We performed a follow-up analysis of cortical thinning in regions previously identified in a cohort of older people with psychosis or bipolar disorder (Table S4 in Additional file 1). Our psychosis group had reduced cortical thickness in the bilateral inferior frontal gyrus compared to the bipolar or control groups (age-adjusted mean cortical thickness in the left inferior frontal gyrus, PSY 5.46 mm, BPD 5.64 mm, CON 5.59 mm; right inferior frontal gyrus, PSY 5.36 mm, BPD 5.55 mm, CON 5.54 mm). The bipolar group had reduced cortical thickness in the right superior parietal gyrus compared to the psychosis or control groups (age-adjusted mean cortical thickness PSY 2.37 mm, BPD 2.31 mm, CON 2.36 mm). Other regions investigated were of small or no significant effect size.

Neurocognitive correlations

Correlation analysis across all subjects with psychosis and bipolar disorders found several neurocognitive domains that were associated with cortical thinning in these ROIs (Table 7). Of particular note, cortical thinning of the right supramarginal gyrus was correlated with worse performance in visual sustained attention (RVP mean latency, r = 0.30, n = 95, p = 0.004; RVP-A’, r = 0.21, n = 96, p = 0.038), semantic verbal fluency (COWAT Animals, r = 0.26, n = 98, p = 0.012) and verbal learning and verbal memory (RAVLT A7, r = 0.24, n = 101, p = 0.017). Duration of illness was not associated with any of the neurocognitive tasks analysed.

Correlation analysis across diagnostic groups found differing neurocognitive domains associated with cortical thinning in these ROIs (Tables S5, S6, S7 and S8 in Additional file 1). The BP1 group (Table S5 in Additional file 1) had several associations between cortical thinning in the left angular gyrus, right superior temporal gyrus and right supramarginal gyrus with neurocognitive deficits in visual sustained attention (RVP mean latency), verbal fluency (COWAT Letters, COWAT Animals) and verbal learning and memory (RAVLT Sum, RAVLT A6, RAVLT A7), although cortical thinning of the left anterior angular gyrus was also associated with better performance in the mental flexibility task (TMT B). The BP2 group (Table S6 in Additional file 1) had associations between cortical thinning of the right superior temporal gyrus and neurocognitive deficits in visual sustained attention (RVP B”), whereas cortical thinning of both the left posterior angular gyrus and right precuneus with improvements in verbal fluency (COWAT Letters), and cortical thinning of the right calcarine sulcus was associated with better performance in the episodic memory and learning task (PAL). The BSD group (Table S7 in Additional file 1) showed associations between cortical thinning of the left intraparietal sulcus and neurocognitive deficits in visual sustained attention (RVP mean latency), and the right parieto-occipital sulcus and episodic memory and learning (PAL), mental flexibility (IED) and cognitive processing speed (TMT A), whereas cortical thinning of the right precuneus was associated with better verbal fluency (COWAT).

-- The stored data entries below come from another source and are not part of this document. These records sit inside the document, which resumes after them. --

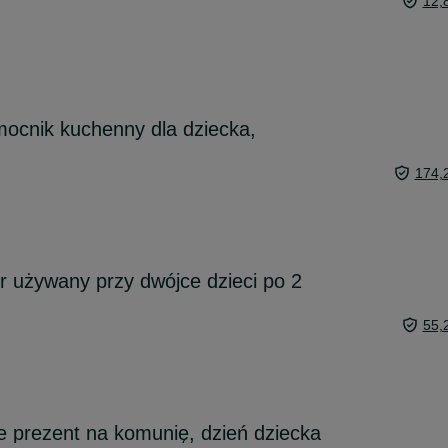
12,
mocnik kuchenny dla dziecka,
174,
 używany przy dwójce dzieci po 2
55,
ce prezent na komunię, dzień dziecka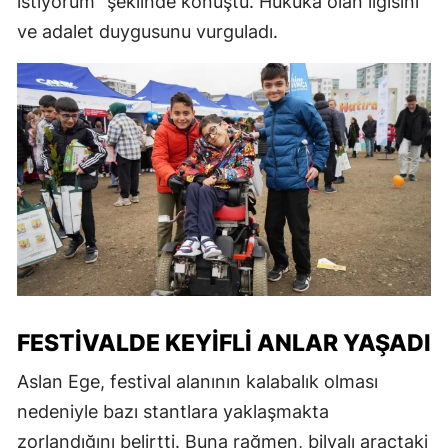
istiyorum" şeklinde konuştu. Hukuka olan ilgisini
ve adalet duygusunu vurguladı.
FESTIVALDE KEYIFLI ANLAR YAŞADI
Aslan Ege, festival alanının kalabalık olması
nedeniyle bazı stantlara yaklaşmakta
zorlandığını belirtti. Buna rağmen, bilyalı araçtaki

Finally, the psychosis group (Table S8 in Additional file 1) exhibited significant associations between cortical thinning of the right precentral gyrus and neurocognitive deficits in visual sustained attention (RVP mean latency) and mental flexibility (TMT B), while performance on the verbal fluency tests improved with cortical thinning to the left intraparital sulcus (COWAT Animals), right precentral gyrus (COWAT Letters, COWAT Animals) and right fusiform (COWAT Animals).

Interactions with duration of illness and medications

A partial correlation analysis assessed the relationship between significant regions of cortical thinning and the daily dosage of psychotropic medication accounting for age and gender (Table S9 in Additional file 1). There was a correlation between increased mood stabiliser dosage and increased cortical thickness of the right precentral gyrus (r = 0.50, n = 28, p = 0.009; explains 25% of variance), as well as a correlation between increased antidepressant dosage and increased cortical thickness of the right fusiform (r = 0.38, n = 39, p = 0.019; explains 14% of variance). Duration of illness was negatively correlated with mood stabiliser dosage (r = −0.42, n = 24, p = 0.033; explains 18% of variance), suggesting that higher dosages of mood stabilisers were given at earlier stages of illness.

In contrast to reports of extensive cortical thinning of the temporal, frontal and insula regions in older patients with psychosis, we report that young patients with psychosis exhibit predominately parieto-temporal cortical thinning. Previous reports have provided evidence of parietal lobe abnormalities in psychosis, particularly the inferior parietal lobe encompassing the angular and supramarginal gyri (Shenton et al. 2001; Narr et al. 2005a, b; Schultz et al. 2010; Jung et al. 2011). Several investigations have reported structural abnormalities of the temporal cortex, particularly the superior temporal gyrus, primary auditory cortex and planum temporale in the left hemisphere in psychosis (Shenton et al. 2001; Kwon et al. 1999; Takahashi et al. 2007) that have given rise to auditory hallucinations or thought disorders (Barta et al. 1990; Shenton et al. 1992). Our present findings suggest that cortical thinning of the tempo-parietal regions is an early pathological hallmark in psychosis, consistent with other reports in young people with psychotic disorders (Narr et al. 2005a; Lyoo et al. 2011).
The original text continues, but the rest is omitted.